Juliette Brevilliero et l’amour des mots : entretien avec l’auteure (Les Mots rares)

Juliette Brevilliero et l’amour des mots : entretien avec l’auteure (Les Mots rares)

Juliette Brevilliero ne cesse de renverser les principes mêmes de la poésie. C’est toujours une affaire très complexe, expérimentale et nécessairement évolutive qui joue sur le contraste entre les jeux verbaux afin qu’émane une mouvance et un rayonnement. Tout est articulé de manière rythmique. Un mot danse et n’existe  que par ce qu’il zèbre en un tel corpus. L’image se crée dans l’action réciproque entre les les vocables et leur sens. L’auteure rappelle  en ce sens l’âge d’or de la poésie. Celle qui remonte au Moyen-Age, ce temps rupestre de l’écriture propice à des créations verbales originales. D’où l’attrait d’une oeuvre qui questionne, qui prend à bras le corps la matière des mots dans une idée neuve du désir de faire.

Entretien :

Qu’est-ce qui vous fait lever le matin ?
Le café qui m’attend après ma marche matinale en musique, aux premières lueurs de l’aube lorsque Paris s’éveille.

« Le café se dissout dans la musique de mes aubes

crème onctueuse, où se fond dans l’amer noir

la danse de volutes noyées d’une laiteuse robe »

(« Mangeurs de rues »)

 

Que sont devenus vos rêves d’enfant ?
Ils errent, ça et las, dans les vers de mes poèmes.
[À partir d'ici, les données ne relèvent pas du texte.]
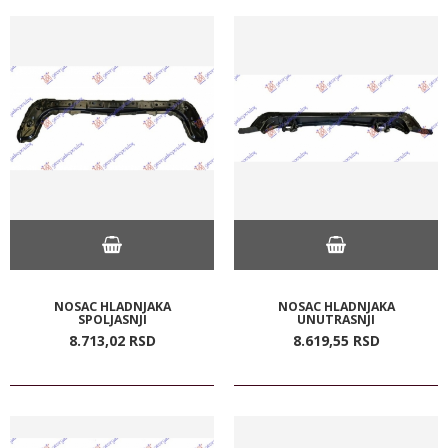
NOSAC HLADNJAKA
NOSAC HLADNJAKA
SPOLJASNJI
UNUTRASNJI
8.713,
02
RSD
8.619,
55
RSD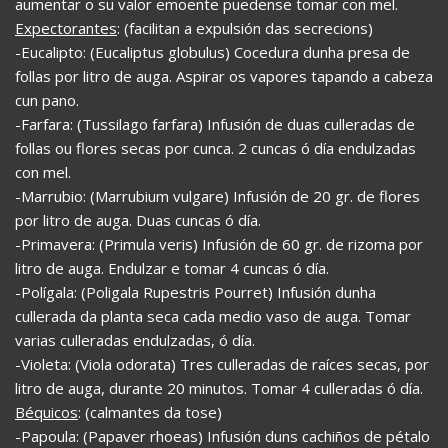
aumentar o su valor emoente puedense tomar con mel.
Expectorantes
: (facilitan a expulsión das secrecions)
-Eucalipto: (Eucaliptus globulus) Cocedura dunha presa de
follas por litro de auga. Aspirar os vapores tapando a cabeza
cun pano.
-Farfara: (Tussilago farfara) Infusión de duas culleradas de
follas ou flores secas por cunca. 2 cuncas ó día endulzadas
con mel.
-Marrubio: (Marrubium vulgare) Infusión de 20 gr. de flores
por litro de auga. Duas cuncas ó día.
-Primavera: (Primula veris) Infusión de 60 gr. de rizoma por
litro de auga. Endulzar e tomar 4 cuncas ó día.
-Polígala: (Poligala Rupestris Pourret) Infusión dunha
cullerada da planta seca cada medio vaso de auga. Tomar
varias culleradas endulzadas, ó día.
-Violeta: (Viola odorata) Tres culleradas de raíces secas, por
litro de auga, durante 20 minutos. Tomar 4 culleradas ó día.
Béquicos
: (calmantes da tose)
-Papoula: (Papaver rhoeas) Infusión duns cachiños de pétalo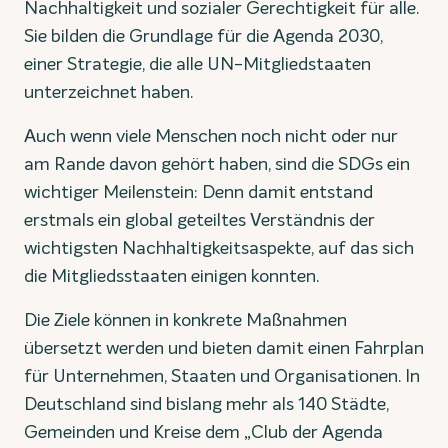
Nachhaltigkeit und sozialer Gerechtigkeit für alle.
Sie bilden die Grundlage für die Agenda 2030,
einer Strategie, die alle UN-Mitgliedstaaten
unterzeichnet haben.
Auch wenn viele Menschen noch nicht oder nur
am Rande davon gehört haben, sind die SDGs ein
wichtiger Meilenstein: Denn damit entstand
erstmals ein global geteiltes Verständnis der
wichtigsten Nachhaltigkeitsaspekte, auf das sich
die Mitgliedsstaaten einigen konnten.
Die Ziele können in konkrete Maßnahmen
übersetzt werden und bieten damit einen Fahrplan
für Unternehmen, Staaten und Organisationen. In
Deutschland sind bislang mehr als 140 Städte,
Gemeinden und Kreise dem „Club der Agenda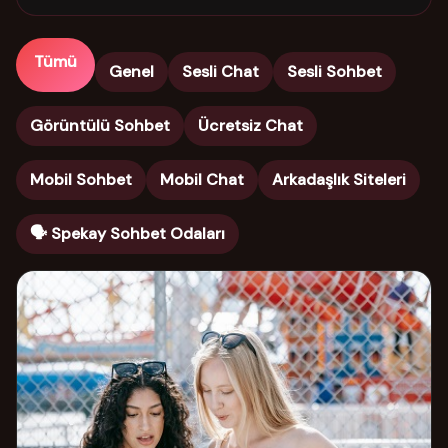
Tümü
Genel
Sesli Chat
Sesli Sohbet
Görüntülü Sohbet
Ücretsiz Chat
Mobil Sohbet
Mobil Chat
Arkadaşlık Siteleri
🗣️ Spekay Sohbet Odaları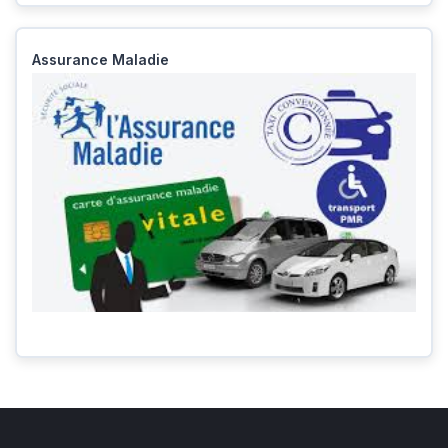
Assurance Maladie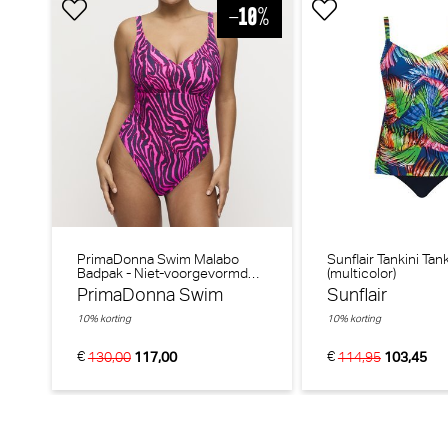
PrimaDonna Swim Malabo
Sunflair Tankini Tank
Badpak - Niet-voorgevormd
(multicolor)
PrimaDonna Twist Dear night String (Influencer Pink)
(Hot Pink Zebra)
PrimaDonna Swim
Sunflair
PrimaDonna Twist
10% korting
10% korting
€
€
130,00
117,00
114,95
103,45
€ 40,90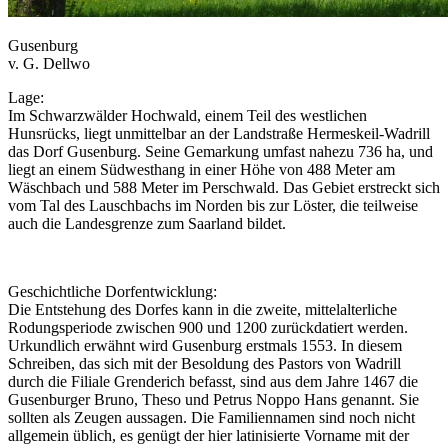
Gusenburg
v. G. Dellwo
Lage:
Im Schwarzwälder Hochwald, einem Teil des westlichen
Hunsrücks, liegt unmittelbar an der Landstraße Hermeskeil-Wadrill
das Dorf Gusenburg. Seine Gemarkung umfast nahezu 736 ha, und
liegt an einem Südwesthang in einer Höhe von 488 Meter am
Wäschbach und 588 Meter im Perschwald. Das Gebiet erstreckt sich
vom Tal des Lauschbachs im Norden bis zur Löster, die teilweise
auch die Landesgrenze zum Saarland bildet.
Geschichtliche Dorfentwicklung:
Die Entstehung des Dorfes kann in die zweite, mittelalterliche
Rodungsperiode zwischen 900 und 1200 zurückdatiert werden.
Urkundlich erwähnt wird Gusenburg erstmals 1553. In diesem
Schreiben, das sich mit der Besoldung des Pastors von Wadrill
durch die Filiale Grenderich befasst, sind aus dem Jahre 1467 die
Gusenburger Bruno, Theso und Petrus Noppo Hans genannt. Sie
sollten als Zeugen aussagen. Die Familiennamen sind noch nicht
allgemein üblich, es genügt der hier latinisierte Vorname mit der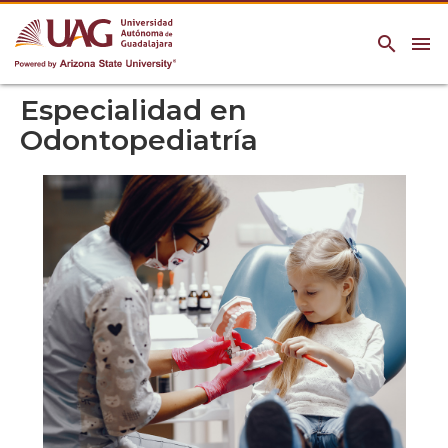
search
menu
Especialidad en
Odontopediatría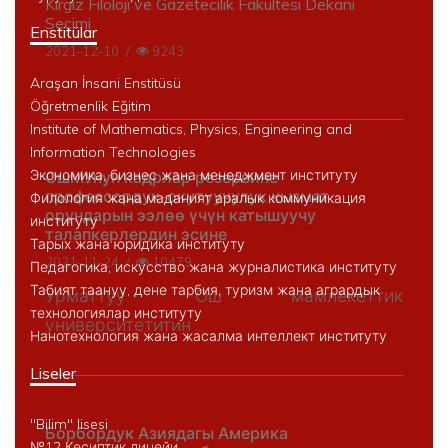
Kırgız Filoloji ve Gazetecilik Fakültesi Dekanı
Seçimi
Enstitülar
2021-12-10
/
9243
...
Araşan İnsani Enstitüsü
Öğretmenlik Eğitim
Institute of Mathematics, Physics, Engineering and
Information Technologies
Экономика, бизнес жана менеджмент институту
ОшМУнун кадрлар резервине
профессордук-окутуучулук кызмат
Филология жана маданият аралык коммуникация
орундарын ээлөө үчүн катышуучу
институту
талапкерлердин эсине
Тарых жана юридика институту
2021-11-24
/
10479
Педагогика, искусство жана журналистика институту
Табият таануу, дене тарбия, туризм жана агрардык
Урматтуу Ош мамлекеттик
технологиялар институту
университетитин ...
Нанотехнология жана жасалма интеллект институту
Liseler
"Bilim" lisesi
Борбордук Азиядагы Америка
№12 Кесиптик лицейи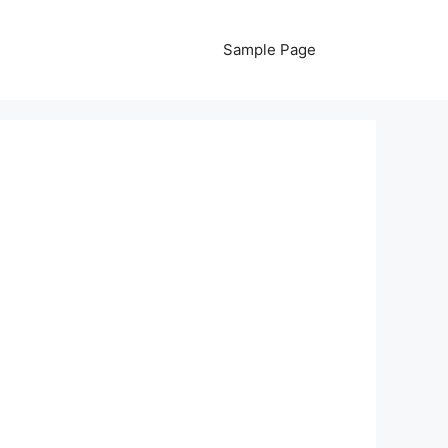
Sample Page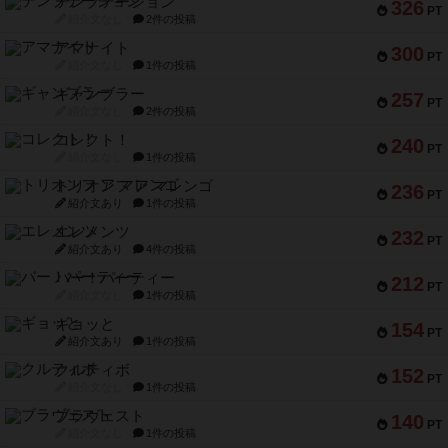
テンプテーション
326
PT
紹介文なし
2件の投稿
アマナイト
300
PT
紹介文なし
1件の投稿
ギャンブラー
257
PT
紹介文なし
2件の投稿
コレクト！
240
PT
紹介文なし
1件の投稿
トリオンフ ア マレンゴ
236
PT
紹介文あり
1件の投稿
エレメンツ
232
PT
紹介文あり
4件の投稿
バー！パーティー
212
PT
紹介文なし
1件の投稿
ギョッと
154
PT
紹介文あり
1件の投稿
クルティボ
152
PT
紹介文なし
1件の投稿
ブラヴェスト
140
PT
紹介文なし
1件の投稿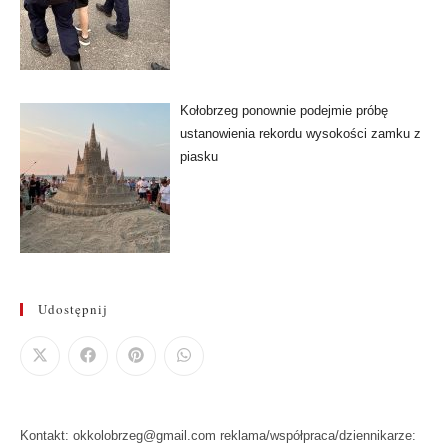
Kołobrzeg ponownie podejmie próbę
ustanowienia rekordu wysokości zamku z
piasku
Udostępnij
Kontakt: okkolobrzeg@gmail.com reklama/współpraca/dziennikarze: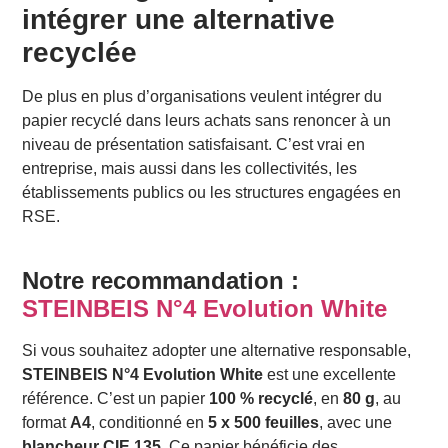
intégrer une alternative
recyclée
De plus en plus d’organisations veulent intégrer du
papier recyclé dans leurs achats sans renoncer à un
niveau de présentation satisfaisant. C’est vrai en
entreprise, mais aussi dans les collectivités, les
établissements publics ou les structures engagées en
RSE.
Notre recommandation :
STEINBEIS N°4 Evolution White
Si vous souhaitez adopter une alternative responsable,
STEINBEIS N°4 Evolution White
est une excellente
référence. C’est un papier
100 % recyclé
, en
80 g
, au
format
A4
, conditionné en
5 x 500 feuilles
, avec une
blancheur CIE 135
. Ce papier bénéficie des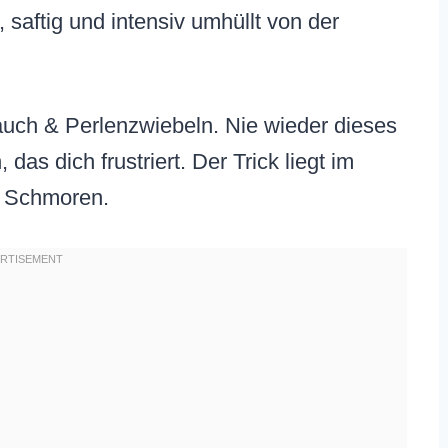
e, saftig und intensiv umhüllt von der
auch & Perlenzwiebeln. Nie wieder dieses
as dich frustriert. Der Trick liegt im
n Schmoren.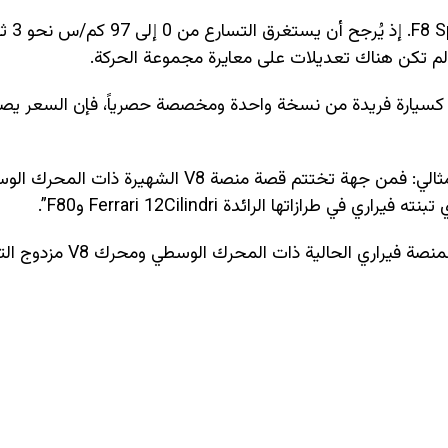
وبناءً على ذلك، يُتو
م تكشف فيراري عن السعر، لكن بالنظر إلى طبيعة HC25 كسيارة فريدة من نسخة واحدة ومخصصة حصرياً، فإن السعر 
وفي إعلانها عن HC25، وصفت فيراري السيارة بأنها “جسر مثالي: فمن جهة تختتم قصة منصة V8 الشهيرة ذا
ازاتها الرائدة Ferrari 12Cilindri وF80”.
وتشير هذه الصياغة إلى أن HC25 قد تمثل الفصل الأخير لمنصة فير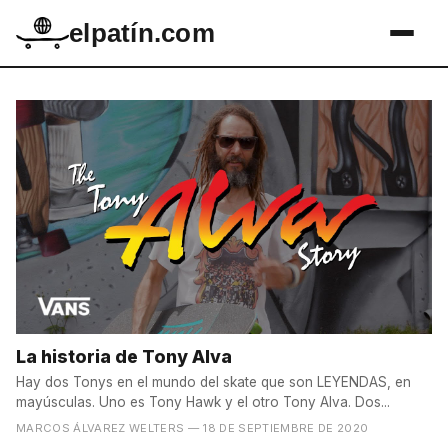
elpatín.com
La historia de Tony Alva
Hay dos Tonys en el mundo del skate que son LEYENDAS, en
mayúsculas. Uno es Tony Hawk y el otro Tony Alva. Dos...
MARCOS ÁLVAREZ WELTERS
— 18 DE SEPTIEMBRE DE 2020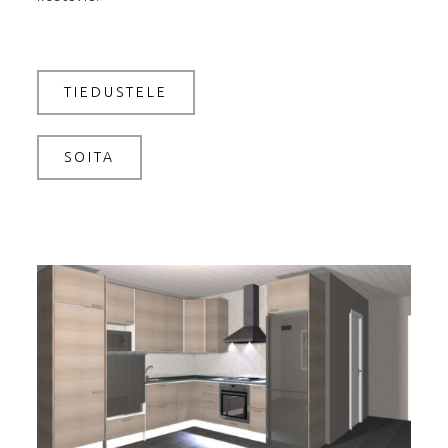
TIEDUSTELE
SOITA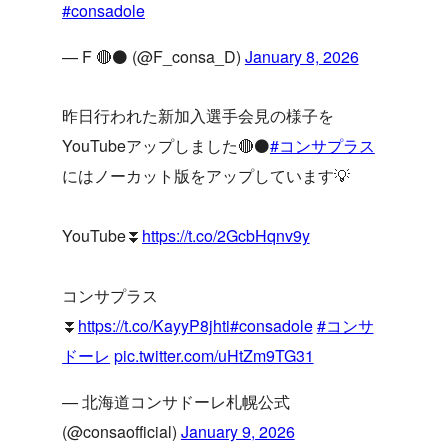
#consadole
— F 🔴⚫️ (@F_consa_D)
January 8, 2026
昨日行われた新加入選手会見の様子を
YouTubeアップしました🔴⚫️
#コンサプラス
にはノーカット版をアップしています💡
YouTube⏬
https://t.co/2GcbHqnv9y
コンサプラス
⏬
https://t.co/KayyP8jhti
#consadole
#コンサ
ドーレ
pic.twitter.com/uHtZm9TG31
— 北海道コンサドーレ札幌公式
(@consaofficial)
January 9, 2026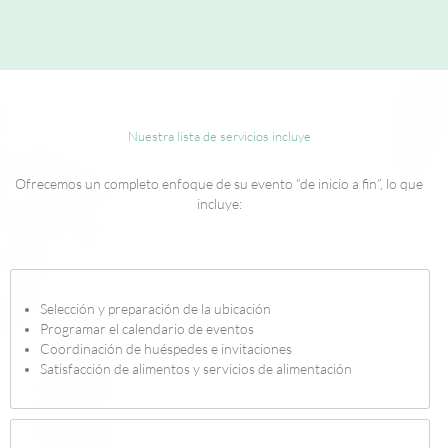
Nuestra lista de servicios incluye
Ofrecemos un completo enfoque de su evento “de inicio a fin”, lo que
incluye:
Selección y preparación de la ubicación
Programar el calendario de eventos
Coordinación de huéspedes e invitaciones
Satisfacción de alimentos y servicios de alimentación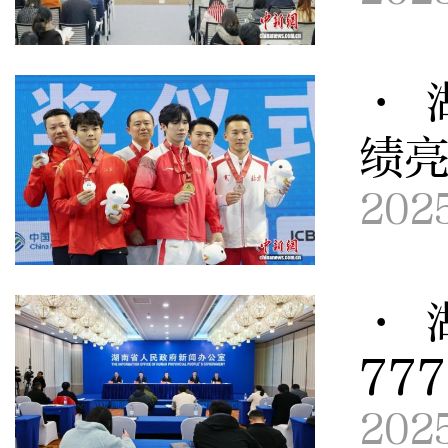
· 
绩亮
202
· 
77
202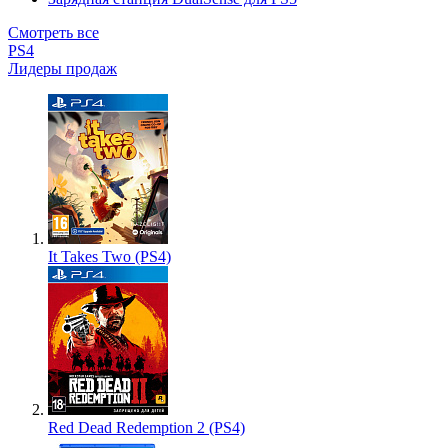
Смотреть все
PS4
Лидеры продаж
It Takes Two (PS4)
Red Dead Redemption 2 (PS4)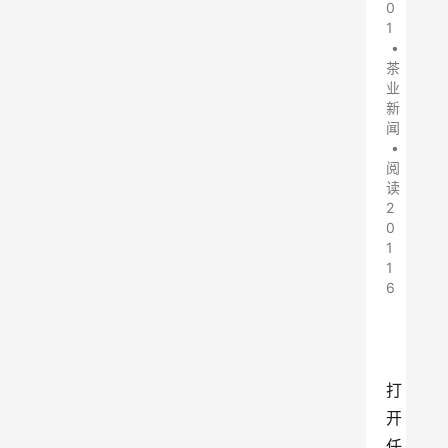
0
1
•
茶
业
新
闻
•
阅
读
2
0
1
1
6
打
开
任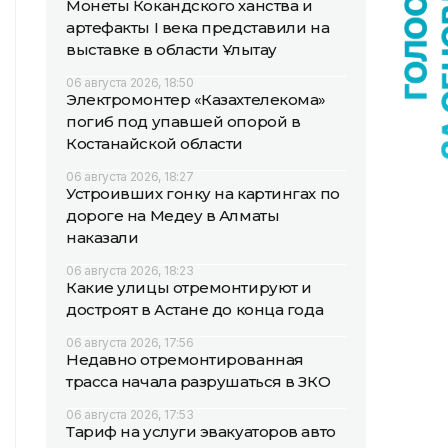
Монеты Кокандского ханства и
артефакты I века представили на
выставке в области Ұлытау
06 августа 2026, 18:50
Электромонтер «Казахтелекома»
погиб под упавшей опорой в
Костанайской области
06 августа 2026, 18:27
Устроивших гонку на картингах по
дороге на Медеу в Алматы
наказали
06 августа 2026, 18:23
Какие улицы отремонтируют и
достроят в Астане до конца года
06 августа 2026, 17:56
Недавно отремонтированная
трасса начала разрушаться в ЗКО
06 августа 2026, 17:53
Тариф на услуги эвакуаторов авто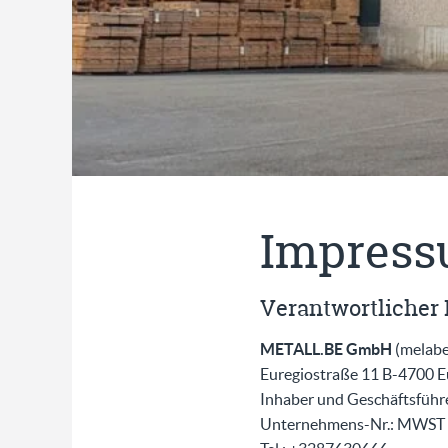
Impres
Verantwortlicher
METALL.BE GmbH
(melab
Euregiostraße 11 B-4700 E
Inhaber und Geschäftsführe
Unternehmens-Nr.: MWST 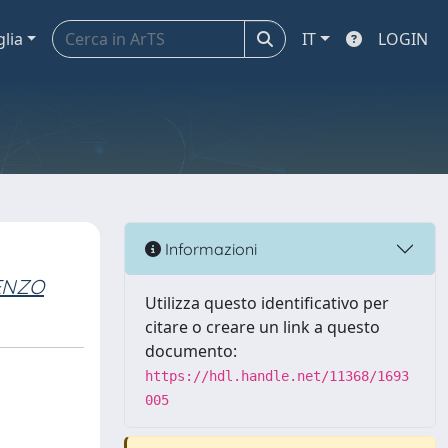
glia
IT
LOGIN
Informazioni
ENZO
Utilizza questo identificativo per
citare o creare un link a questo
documento:
https://hdl.handle.net/11368/1693
005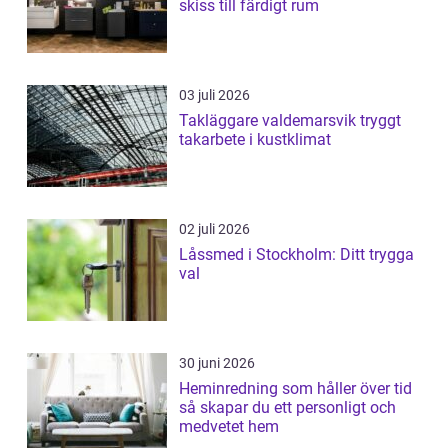
skiss till färdigt rum
03 juli 2026
Takläggare valdemarsvik tryggt
takarbete i kustklimat
02 juli 2026
Låssmed i Stockholm: Ditt trygga
val
30 juni 2026
Heminredning som håller över tid
så skapar du ett personligt och
medvetet hem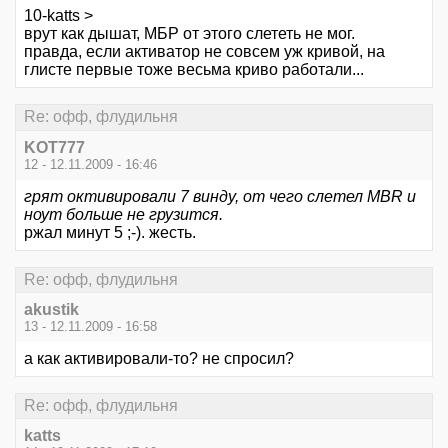
10-katts >
врут как дышат, МБР от этого слететь не мог.
правда, если активатор не совсем уж кривой, на
глисте первые тоже весьма криво работали...
Re: офф, флудильня
KOT777
12 - 12.11.2009 - 16:46
грят октивировали 7 винду, от чего слетел MBR и
ноут больше не грузится.
ржал минут 5 ;-). жесть.
Re: офф, флудильня
akustik
13 - 12.11.2009 - 16:58
а как активировали-то? не спросил?
Re: офф, флудильня
katts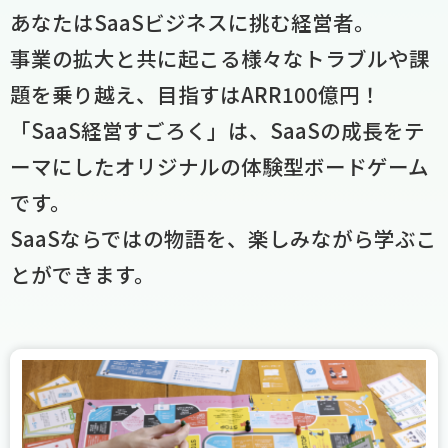
あなたはSaaSビジネスに挑む経営者。
事業の拡大と共に起こる様々なトラブルや課
題を乗り越え、目指すはARR100億円！
「SaaS経営すごろく」は、SaaSの成長をテ
ーマにしたオリジナルの体験型ボードゲーム
です。
SaaSならではの物語を、楽しみながら学ぶこ
とができます。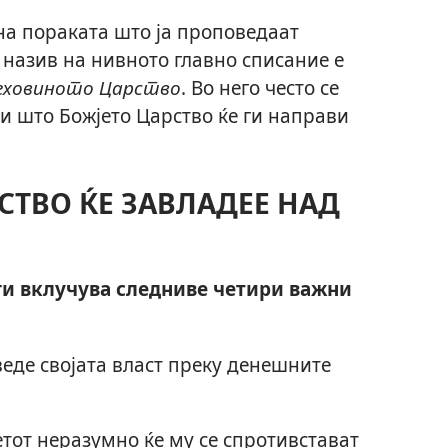
 на пораката што ја проповедаат
 назив на нивното главно списание е
Јеховиното Царство
. Во него често се
и што Божјето Царство ќе ги направи
СТВО ЌЕ ЗАВЛАДЕЕ НАД
ги вклучува следниве четири важни
веде својата власт преку денешните
тот неразумно ќе му се спротивстават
« à moitié moi, à moitié là

mon évanescence erre

avec mes rêves qui ne suffisent pas

mes rêves nus comme des vers

de poèmes las »

(« Les Mots rares »)

A quoi avez-vous renoncé ?
J’ai renoncé à l’insouciance, mais j’aime l’appeler parfois.

« Toi, l’éternel été

prête-moi ta légèreté

panse-moi tendrement

fais valser mes lasses

pensées comme tu danses

l’insouciance, délicatement

calme, légère et sensée

Toi qui souris au monde

donne-moi l’onde

de ta solaire grâce

moi qui soucie à la vie

et ne sais que penser

et penser que je ne sais

que penser

que penser »

(« Les Mots rares »)

D’où venez-vous ?
Je viens de partout et de Lutèce à la fois, car Lutèce est partout à la fois.

« Rome, Liège, Orléans ou Alesia

à l’Anvers, Marcel s’en bat

Qu’importe Dauphine ou Maillot

des Pyramides à Babylone

en passant par l’Argentine

notre Blanche Lutèce ne sera

que Danube de Jasmin

chemin Vert de Bel Air

Plaisance, Gaîté, et moi

ta belle au Marx Dormoy »

(« Mangeurs de rues »)

Qu’avez-vous reçu en « héritage » ?
J’ai reçu la nostalgie en héritage. Pour le meilleur et pour le pire.

« La nostalgie polaire se pâme, tendre

et couronne ta chevelure du diadème

de nos rires d’ombre chrysanthème

crissant lentement ton dos d’ambre

et te pare d’un collier de perles tristes

Au jardin de pluies folles d’améthyste

il pleut des souvenirs fêlés de cendres »

(« Chair papier »)

Un petit plaisir – quotidien ou non ?
Traverser les ponts de Paris parce que

« je suis l’errance des quidams

perdus sur un pont qui ploie

sous le poids d’amoureux cadenas

Je suis le vague à l’âme

d’une ode qui musarde

et rôde et se hasarde

à se hâter vers toi »

(« Mangeurs de rues »)

Qu’est-ce qui vous distingue des autres écrivains ?
Mon goût pour les jeux de mots. Ma passion pour les allitérations, les assonances, les néologismes, les mots drôles, les mots rares. J’aime jouer avec eux. J’aime que les mots s’imbriquent, se télescopent, se découpent, se malaxent, sens dessus-dessous, sans dessous, ni dessus, en contre-sens, en double sens… entre sens et sons, entre forme et fond. Jusqu’à faire un art de la redondance sémantique et phonétique… Une chirurgie sonore au cœur d’un déploiement de grammaire poétique.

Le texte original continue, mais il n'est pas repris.